Le constat : la France est en voie de désindustrialisation, il faut réagir. Le but : faire un effort de rattrapage de compétitivité. Le moyen : dans un pacte de responsabilité nationale obtenir l’engagement des entreprises sur un maintien ou la création d’emplois. En retour, l’État s’engage à alléger progressivement les charges des salaires inférieurs à 2,5 fois le smic en ristournant un crédit d’impôt.

Des accords sont signés branche par branche, y compris pour la métallurgie, entre les syndicats patronaux et de salariés.

La France s’engage dans un vaste effort de compétitivité. Depuis 2014, c’est 67 milliards d’euros ristournés. A terme : l’allègement représentera 41 milliards d’euros par an. Le cumul dépassera 100 milliards en 2018.

Malgré ce contexte favorable, Whirlpool revient sur ses engagements d’investissement, fait savoir en 2016 qu’il va fermer le site d’Amiens en 2018. Plus de 300 salariés directs et indirects seront concernés. La firme manifeste un enthousiasme mesuré pour un repreneur. La mobilisation est alors générale pour l’emploi et le site d’Amiens.

Le 12 septembre 2017, un accord est trouvé entre le C.E. de Whirlpool et Nicolas Decayeux pour la reprise progressive par W.N.

Il faut tirer les leçons de cette guerre que nous mènent les Groupes Internationaux tel Whirlpool.

Parce que la signature des syndicats engage leurs mandants, le Pacte de responsabilité doit être respecté.  Parce que l’État détermine par la loi la politique de la nation, il doit faire appliquer la loi. Il serait grave et périlleux que les engagements et la loi soient considérés comme une affaire de duperie ou de passage par perte et profit.

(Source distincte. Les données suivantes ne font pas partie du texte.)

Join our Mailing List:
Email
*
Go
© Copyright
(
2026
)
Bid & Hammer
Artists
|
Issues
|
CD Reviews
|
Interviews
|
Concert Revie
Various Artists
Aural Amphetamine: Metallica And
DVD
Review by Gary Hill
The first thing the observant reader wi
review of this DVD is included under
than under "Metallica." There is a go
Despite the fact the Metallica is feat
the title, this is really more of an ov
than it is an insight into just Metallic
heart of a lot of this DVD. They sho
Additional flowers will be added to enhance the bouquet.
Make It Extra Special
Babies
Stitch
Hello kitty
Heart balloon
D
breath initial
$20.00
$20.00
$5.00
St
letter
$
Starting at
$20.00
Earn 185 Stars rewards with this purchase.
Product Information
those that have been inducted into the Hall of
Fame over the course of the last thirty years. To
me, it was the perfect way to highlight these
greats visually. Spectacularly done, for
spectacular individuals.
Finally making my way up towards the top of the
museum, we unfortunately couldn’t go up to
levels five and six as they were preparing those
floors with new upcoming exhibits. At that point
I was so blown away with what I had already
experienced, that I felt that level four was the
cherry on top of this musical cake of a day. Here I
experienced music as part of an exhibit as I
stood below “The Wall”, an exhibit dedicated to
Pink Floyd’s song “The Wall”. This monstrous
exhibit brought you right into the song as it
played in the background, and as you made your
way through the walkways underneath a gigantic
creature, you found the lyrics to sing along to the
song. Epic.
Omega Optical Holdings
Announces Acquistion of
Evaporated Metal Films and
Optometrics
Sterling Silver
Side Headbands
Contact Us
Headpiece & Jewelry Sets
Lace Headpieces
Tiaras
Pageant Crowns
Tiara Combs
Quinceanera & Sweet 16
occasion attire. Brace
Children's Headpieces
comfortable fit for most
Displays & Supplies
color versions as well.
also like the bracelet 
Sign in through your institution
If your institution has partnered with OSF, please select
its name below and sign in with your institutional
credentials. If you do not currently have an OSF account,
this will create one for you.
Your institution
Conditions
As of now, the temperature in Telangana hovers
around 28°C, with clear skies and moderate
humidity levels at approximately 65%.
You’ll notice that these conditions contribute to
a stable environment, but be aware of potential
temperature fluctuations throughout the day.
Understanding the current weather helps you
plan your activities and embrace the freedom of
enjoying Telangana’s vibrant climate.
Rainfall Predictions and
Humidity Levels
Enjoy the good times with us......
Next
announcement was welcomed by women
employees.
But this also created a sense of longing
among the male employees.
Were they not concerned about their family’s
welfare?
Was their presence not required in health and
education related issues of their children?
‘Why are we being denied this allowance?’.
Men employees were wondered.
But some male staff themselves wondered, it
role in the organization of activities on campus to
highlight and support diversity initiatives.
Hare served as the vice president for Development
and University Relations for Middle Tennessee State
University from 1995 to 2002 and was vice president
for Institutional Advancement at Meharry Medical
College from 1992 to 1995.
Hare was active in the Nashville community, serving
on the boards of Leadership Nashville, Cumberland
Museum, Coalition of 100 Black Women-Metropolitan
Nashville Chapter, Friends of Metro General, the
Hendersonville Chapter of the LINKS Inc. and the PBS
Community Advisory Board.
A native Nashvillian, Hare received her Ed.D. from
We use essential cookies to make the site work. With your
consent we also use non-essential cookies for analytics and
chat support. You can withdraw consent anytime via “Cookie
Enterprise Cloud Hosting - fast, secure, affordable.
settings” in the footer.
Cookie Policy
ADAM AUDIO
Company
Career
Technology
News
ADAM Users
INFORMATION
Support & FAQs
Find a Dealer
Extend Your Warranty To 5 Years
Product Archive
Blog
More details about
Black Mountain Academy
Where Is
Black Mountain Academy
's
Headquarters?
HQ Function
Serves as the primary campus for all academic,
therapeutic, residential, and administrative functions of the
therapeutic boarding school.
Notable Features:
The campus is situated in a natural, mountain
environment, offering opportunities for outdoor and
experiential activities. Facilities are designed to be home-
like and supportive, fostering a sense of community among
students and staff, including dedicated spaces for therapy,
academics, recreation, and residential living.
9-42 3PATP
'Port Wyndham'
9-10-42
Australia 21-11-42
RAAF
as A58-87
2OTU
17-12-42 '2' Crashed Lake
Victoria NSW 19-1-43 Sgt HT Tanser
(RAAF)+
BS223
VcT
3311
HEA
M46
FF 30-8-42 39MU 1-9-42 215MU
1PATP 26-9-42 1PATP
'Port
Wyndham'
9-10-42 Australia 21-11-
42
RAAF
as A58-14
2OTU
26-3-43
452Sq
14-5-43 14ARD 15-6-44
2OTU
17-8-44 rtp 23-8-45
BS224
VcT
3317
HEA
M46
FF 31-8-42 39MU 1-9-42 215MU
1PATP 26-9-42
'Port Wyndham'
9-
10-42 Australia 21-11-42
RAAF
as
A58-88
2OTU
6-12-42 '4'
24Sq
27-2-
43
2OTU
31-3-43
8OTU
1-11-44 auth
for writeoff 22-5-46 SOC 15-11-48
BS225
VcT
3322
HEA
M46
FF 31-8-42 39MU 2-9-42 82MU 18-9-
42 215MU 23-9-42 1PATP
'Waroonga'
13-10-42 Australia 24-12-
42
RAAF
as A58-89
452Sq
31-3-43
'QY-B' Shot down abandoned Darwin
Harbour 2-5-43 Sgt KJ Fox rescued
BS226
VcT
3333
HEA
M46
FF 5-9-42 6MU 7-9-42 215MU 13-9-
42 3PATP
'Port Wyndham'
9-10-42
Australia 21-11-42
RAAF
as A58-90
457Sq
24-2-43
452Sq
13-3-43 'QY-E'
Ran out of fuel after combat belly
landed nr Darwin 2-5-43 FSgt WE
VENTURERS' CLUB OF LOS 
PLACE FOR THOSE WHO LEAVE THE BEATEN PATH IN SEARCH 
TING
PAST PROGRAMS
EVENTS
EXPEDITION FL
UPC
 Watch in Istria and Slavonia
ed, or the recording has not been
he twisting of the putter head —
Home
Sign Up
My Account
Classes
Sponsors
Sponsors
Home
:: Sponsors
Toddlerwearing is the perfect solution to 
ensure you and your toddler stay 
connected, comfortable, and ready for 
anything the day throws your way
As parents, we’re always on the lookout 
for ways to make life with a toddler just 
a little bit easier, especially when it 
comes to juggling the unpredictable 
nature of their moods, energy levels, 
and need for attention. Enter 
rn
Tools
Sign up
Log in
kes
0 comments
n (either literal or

Le Conseil régional, réuni en Séance plénière du 29 septembre 2017 :

  • constate la perte d’emplois à l’usine Whirlpool malgré la compétitivité du site, l’amélioration de la compétitivité globale nationale et des perspectives partielles de reprise ;
  • demande au gouvernement l’application complète de la loi (loi de finance rectificative et de financement de la sécurité sociale 2014) fixant le cadre et les mesures du « Pacte de responsabilité et de solidarité » ;
  • demande enfin au gouvernement d’obtenir de la branche, et donc de Whirlpool, le respect du « Pacte social pour les industries de la métallurgie » et de ses décisions, concernant l’emploi, l’alternance, les contrats de générations et, en cas contraire, d’obtenir le remboursement légitime des crédits d’impôt dits C.I.C.E. versés à l’entreprise Whirlpool.